Each of the women has her own issues. Claire is pregnant and about to marry her longtime boyfriend, Dan (Tom Berdik). Nina is a no-nonsense single woman who works at a center for abused women. Jamie is about to be divorced from her abusive husband, Ross (Mark Hofmaier), who has been seeing a much younger woman for over a year. The situation is complicated by the fact that Dan and Ross are brothers.
Only CoCo, who is too young to face the problems of a mature woman, is blissfully unconcerned with the pitfalls that await women who as Nina says, end up "cleaning up after some old fart who pees all over the bathroom floor." Besides, CoCo has a nifty deal with her boss at the bar; she sleeps with him once a week and he pays her rent.
Dan is convinced Claire doesn't like his brother, especially when she refuses to help Ross find employment with the college where she works. Claire is sure Dan doesn't like Jamie and blames her for the breakup. It soon becomes apparent that Jamie and Ross's divorce may seriously threaten Claire and Dan's relationship.
As Claire and Jamie attempt to sort out their lives, the two bystanders, CoCo and Nina, chime in with advice from opposite poles of the female experience. CoCo believes women need to look out for themselves. In fact, she seems much more concerned with men who are trapped in boring marriages then the women they are betraying. Nina maintains that "being monogamous is what gets you through the unhappy stretches." As the play unfolds, it often seems that CoCo and Nina, as portrayed by the capable Anderson and Friedman, are far more interesting than the actual combatants.
With the aid of a curtain, which doubles as a screen for projections, placed center stage, Sylvester keeps the action moving briskly from scene to scene.
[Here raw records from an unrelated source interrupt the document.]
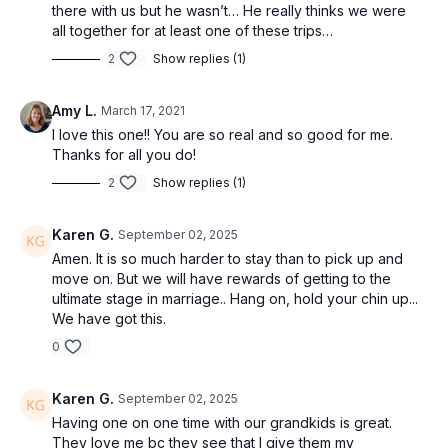
there with us but he wasn’t… He really thinks we were
all together for at least one of these trips…
2
Show replies (1)
Amy L.
March 17, 2021
I love this one!! You are so real and so good for me.
Thanks for all you do!
2
Show replies (1)
Karen G.
September 02, 2025
Amen. It is so much harder to stay than to pick up and
move on. But we will have rewards of getting to the
ultimate stage in marriage.. Hang on, hold your chin up...
We have got this.
0
Karen G.
September 02, 2025
Having one on one time with our grandkids is great.
They love me bc they see that I give them my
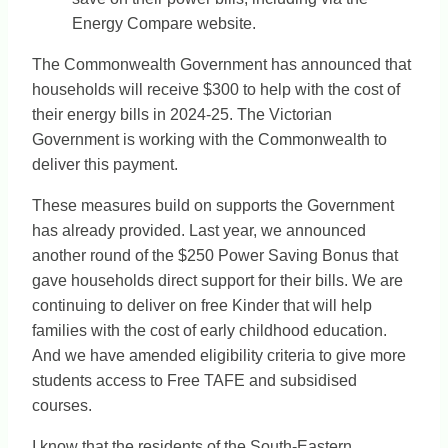
Energy Compare website.
The Commonwealth Government has announced that
households will receive $300 to help with the cost of
their energy bills in 2024-25. The Victorian
Government is working with the Commonwealth to
deliver this payment.
These measures build on supports the Government
has already provided. Last year, we announced
another round of the $250 Power Saving Bonus that
gave households direct support for their bills. We are
continuing to deliver on free Kinder that will help
families with the cost of early childhood education.
And we have amended eligibility criteria to give more
students access to Free TAFE and subsidised
courses.
I know that the residents of the South-Eastern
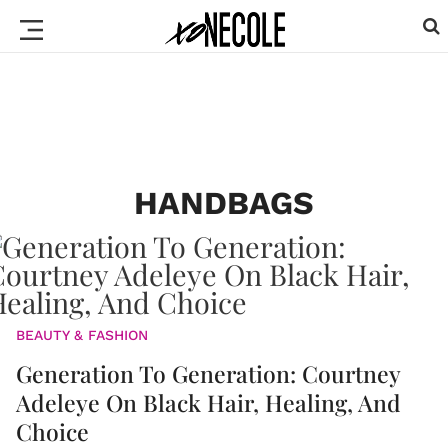
HANDBAGS
BEAUTY & FASHION
Generation To Generation: Courtney
Adeleye On Black Hair, Healing, And
Choice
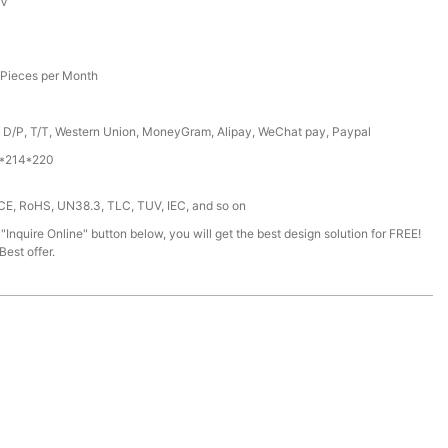
6V
Pieces per Month
, D/P, T/T, Western Union, MoneyGram, Alipay, WeChat pay, Paypal
*214*220
 CE, RoHS, UN38.3, TLC, TUV, IEC, and so on
 "Inquire Online" button below, you will get the best design solution for FREE!
est offer.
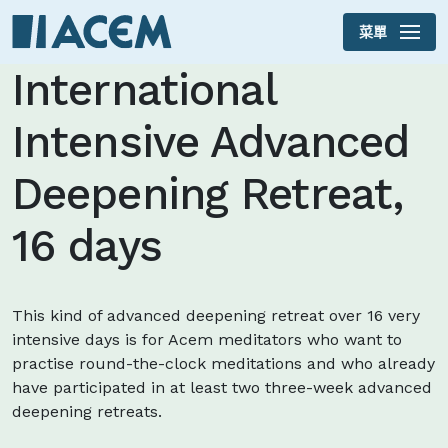
菜單
Skip to main content
International
Intensive Advanced
Deepening Retreat,
16 days
This kind of advanced deepening retreat over 16 very
intensive days is for Acem meditators who want to
practise round-the-clock meditations and who already
have participated in at least two three-week advanced
deepening retreats.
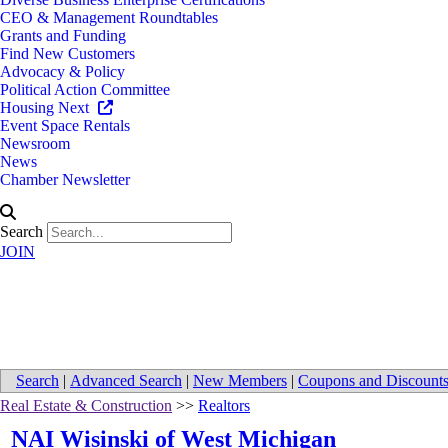
CEO & Management Roundtables
Grants and Funding
Find New Customers
Advocacy & Policy
Political Action Committee
Housing Next
Event Space Rentals
Newsroom
News
Chamber Newsletter
Search
JOIN
Directions to NAI Wisinski of W
Search
|
Advanced Search
|
New Members
|
Coupons and Discount
Real Estate & Construction
>>
Realtors
NAI Wisinski of West Michigan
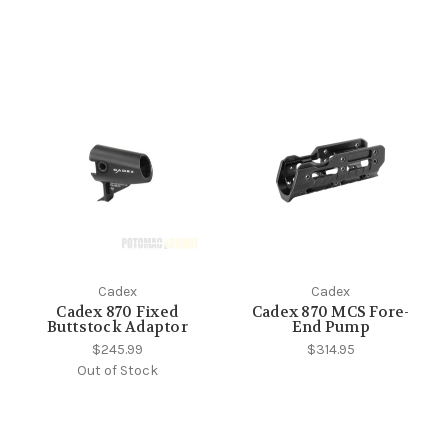
Cadex
Cadex
Cadex 870 Fixed
Cadex 870 MCS Fore-
Buttstock Adaptor
End Pump
$245.99
$314.95
Out of Stock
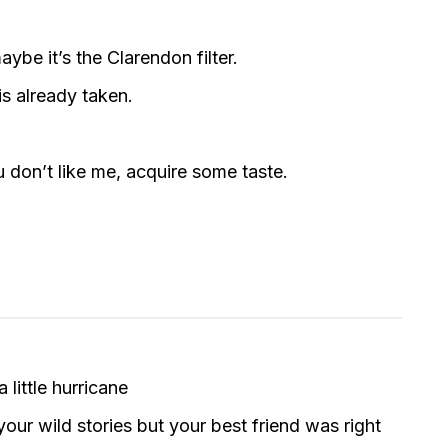
ybe it’s the Clarendon filter.
is already taken.
u don’t like me, acquire some taste.
little hurricane
ur wild stories but your best friend was right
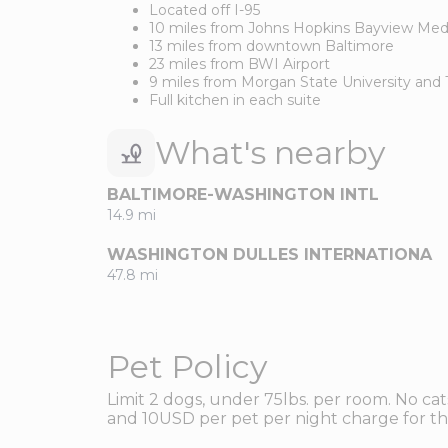
Located off I-95
10 miles from Johns Hopkins Bayview Med
13 miles from downtown Baltimore
23 miles from BWI Airport
9 miles from Morgan State University and 
Full kitchen in each suite
What's nearby
BALTIMORE-WASHINGTON INTL
14.9 mi
WASHINGTON DULLES INTERNATIONA
47.8 mi
Pet Policy
Limit 2 dogs, under 75lbs. per room. No ca
and 10USD per pet per night charge for the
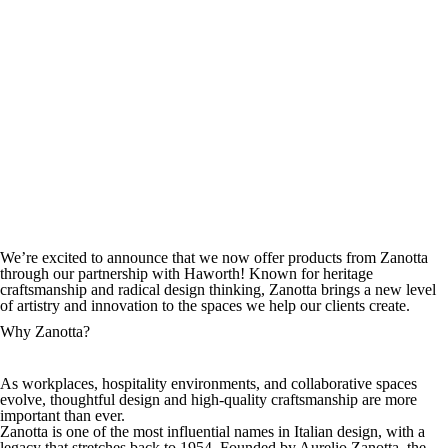
We’re excited to announce that we now offer products from Zanotta
through our partnership with Haworth! Known for heritage
craftsmanship and radical design thinking, Zanotta brings a new level
of artistry and innovation to the spaces we help our clients create.
Why Zanotta?
As workplaces, hospitality environments, and collaborative spaces
evolve, thoughtful design and high-quality craftsmanship are more
important than ever.
Zanotta is one of the most influential names in Italian design, with a
legacy that stretches back to 1954. Founded by Aurelio Zanotta, the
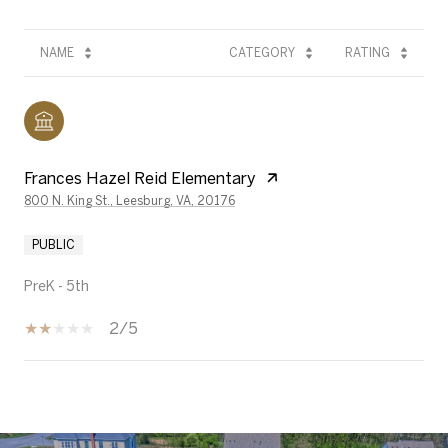
NAME
CATEGORY
RATING
Frances Hazel Reid Elementary
800 N. King St., Leesburg, VA, 20176
PUBLIC
PreK - 5th
2/5
SHOW MORE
This gives the audience ample opportunity to understand the situation from all the different point of view.
Dealing with relationships in a post-feminist world can be an opportunity for blazing new paths into our psyches and our cultural and social expectations and values. Chetkovich's play is not an insignificant attempt. It has wit and zest. But, in the end, it simply rehashes the old complaints — albeit quite eloquently.
Often Chetkovich seems to be working with an outdated paradigm. But who among the sisterhood would not at least partly agree with Nina when she says, "Women are a mess. They're weak and inconsistent, desperate for approval, devious as hell. They don't want to pay their own way, and then they're surprised when men expect something in return. They say they want power, and then they cry if someone's mean to them. They're horrible to other women, and all they want to talk about is men. I can barely stand to be around them half the time. But I can't help it — they're my tribe."